World urged to use 'Earth Hour' to protect planet
March 26, 2011 by Madeleine Coorey
Earth Hour co-founder and executive director Andy Ridley. From Sydney to Seoul, London to Lima, and Dubai to Davis Station in frozen Antarctica, hundreds of millions of people are expected to switch off their lights on Saturday to mark "Earth Hour".
From Sydney to Seoul, London to Lima, and Dubai to Davis Station in frozen Antarctica, hundreds of millions of people are expected to switch off their lights on Saturday to mark "Earth Hour".
The movement that began in Sydney in 2007 to raise awareness about climate change now brings together people from around the world to turn the lights off for 60 minutes to reduce energy consumption.
"It's an hour in one day of the year," Earth Hour co-founder and executive director Andy Ridley told AFP early Saturday.
"The amount of power that's saved during that time is not really what it's about. What it is meant to be about is showing what can happen when people come together."
Ridley said 134 countries or territories were on board for the event, with many groups expected to use the hour to also pay tribute to Japan which this month suffered a 9.0 magnitude quake and tsunami.
In Scotland, there will be a traditional bagpipe lament to remember the thousands killed in the disaster while a minute's silence will be observed by a group climbing the Sydney Harbour Bridge and another in Antarctica.
Ridley said hundreds of millions of people took part in 2010 and he was hopeful of the same response this year when landmarks such as the world's tallest building Burj Khalifa in Dubai, Times Square New York, the London Eye and Brazil's Christ the Redeemer statue go dark to mark the hour.
Designed as a symbolic act to make people aware of everyday energy use, Earth Hour has evolved into a global movement, and this year will take place from 8:30pm local time around the world.
United Nations Secretary General Ban Ki-moon urged people to celebrate the shared quest to "protect the planet and ensure human well-being."
File pictures show the Eiffel tower during last year's "Earth Hour" event. From Sydney to Seoul, London to Lima, and Dubai to Davis Station in frozen Antarctica, hundreds of millions of people are expected to switch off their lights on Saturday to mark "Earth Hour" again this year.
"Let us use 60 minutes of darkness to help the world see the light," he said of the event, which kicks off in the Pacific, takes in Fiji, New Zealand and Australia, before rolling to Asia, Europe, Africa and the Americas.
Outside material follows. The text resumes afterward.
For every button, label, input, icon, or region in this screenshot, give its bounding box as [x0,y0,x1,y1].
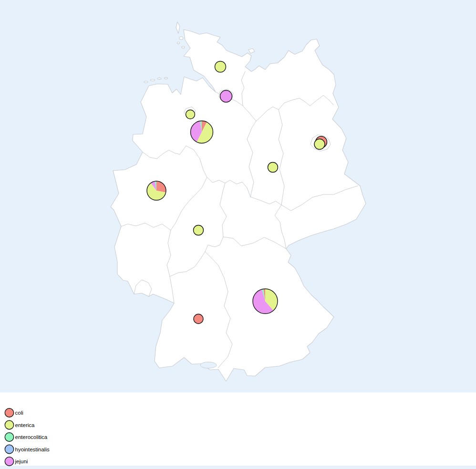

"The simple and powerful idea of switching off lights for an hour to drive action on climate change began in Sydney and has been embraced around the world," said Australian Prime Minister Julia Gillard from Canberra's Parliament House, a landmark which will go dark from 8:30 pm (0930 GMT).
British Prime Minister David Cameron said sharing responsibility was the key to fighting climate change, describing Earth Hour as "a huge symbol of global solidarity, an inspiring display of international commitment."
Earth Hour this year will focus on connecting people online so they can inspire each other to go beyond the hour and make commitments to help protect the environment, Ridley said.
Organisers are asking people to commit to an action, large or small, that they will carry through the year to help the planet.
Ridley said he never expected the Earth Hour movement to become so large.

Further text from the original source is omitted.